Speaking about the growing violence linked to Al Qaeda and the Islamic State group in the West African region, Mr Akufo-Addo said Burkina Faso allocated a mine to the Wagner Group as a form of payment for its deployment of fighters in the country.

"To have [Wagner] operating on our northern border is particularly distressing for us in Ghana," Mr Akufo-Addo said while standing with US Secretary of State Antony Blinken at the summit.

You can read more here:

Market snapshot at 12:45pm AEDT

By Michael Janda

  • ASX 200: -0.3% to 7,181
  • All Ords: -0.3% to 7,368
  • Aussie dollar: 67.00 US cents
  • On Wall St: Dow -2.3%, S&P 500 -2.5% , Nasdaq -3.2%
  • In Europe: Stoxx 600 -2.9%, FTSE -0.9%, DAX -3.3%
  • Spot gold: Flat at $US1,777/ounce
  • Brent crude: +0.3% at $US81.46/barrel
  • Iron ore: +3.1% to $US113.15/tonne
  • Bitcoin: Flat at $US17,388

Markets at midday

By Daniel Ziffer

Key Event

Here's what's happening on the markets at midday.
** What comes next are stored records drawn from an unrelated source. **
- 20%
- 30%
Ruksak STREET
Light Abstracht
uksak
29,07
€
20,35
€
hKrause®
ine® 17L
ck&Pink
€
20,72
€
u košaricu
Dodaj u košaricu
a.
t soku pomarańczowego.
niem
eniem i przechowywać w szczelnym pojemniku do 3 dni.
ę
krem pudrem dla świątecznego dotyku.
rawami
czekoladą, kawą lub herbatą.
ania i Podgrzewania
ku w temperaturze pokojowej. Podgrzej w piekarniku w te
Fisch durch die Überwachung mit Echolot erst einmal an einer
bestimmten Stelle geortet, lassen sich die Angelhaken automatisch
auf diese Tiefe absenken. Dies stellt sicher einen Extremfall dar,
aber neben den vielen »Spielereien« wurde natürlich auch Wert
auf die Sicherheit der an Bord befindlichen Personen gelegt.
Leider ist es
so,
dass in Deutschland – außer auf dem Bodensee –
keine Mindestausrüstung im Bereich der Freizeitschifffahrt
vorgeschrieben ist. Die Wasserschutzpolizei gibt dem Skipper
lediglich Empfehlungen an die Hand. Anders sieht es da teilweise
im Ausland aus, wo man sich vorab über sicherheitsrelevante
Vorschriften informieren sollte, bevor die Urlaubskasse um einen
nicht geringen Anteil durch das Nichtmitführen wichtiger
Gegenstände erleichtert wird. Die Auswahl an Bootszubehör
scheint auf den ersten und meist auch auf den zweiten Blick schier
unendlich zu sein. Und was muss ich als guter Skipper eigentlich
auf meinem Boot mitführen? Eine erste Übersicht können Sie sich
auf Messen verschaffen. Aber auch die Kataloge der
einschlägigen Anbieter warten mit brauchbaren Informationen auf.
The broad All Ordinaries index covering the fortunes of the biggest 500 companies on the ASX is down 0.55pc in morning trading. It's at 7,350.00 points.
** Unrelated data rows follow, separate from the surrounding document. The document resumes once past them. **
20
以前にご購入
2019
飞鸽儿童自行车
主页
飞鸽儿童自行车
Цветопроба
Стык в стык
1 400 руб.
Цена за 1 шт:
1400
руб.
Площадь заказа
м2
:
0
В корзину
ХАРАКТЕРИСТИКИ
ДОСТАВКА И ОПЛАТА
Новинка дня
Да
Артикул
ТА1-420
The ASX 200 is down 0.57pc to 7,163.80 points.

The Australian dollar is trading 0.03pc higher at 67.03 US cents.

ING hit with wet lettuce leaf

By Daniel Ziffer

Global bank ING made a 1.3 billion Euro profit in the most recent quarter and has been hit with the maximum possible fine for four breaches of Australian law: $53,280.

I think it'll be okay.

Competition watchdog the ACCC alleges ING Bank missed "three important legislated deadlines" and made a "misleading statement to consumers on its website" about the Consumer Data Right (CDR) rules.

What's it about? It's called 'open banking' and it lets customers more easily shift between banks.

Because ING is not listed in Australia, the maximum fine for each infringement is $13,320. If it was on the stockmarket here the maximum fine would be $133,200 per offence.

Here's an article explaining open banking.

Big movers, losers, at ASX opening

By Daniel Ziffer

At the opening of trade, some big jumps and falls off the US lead.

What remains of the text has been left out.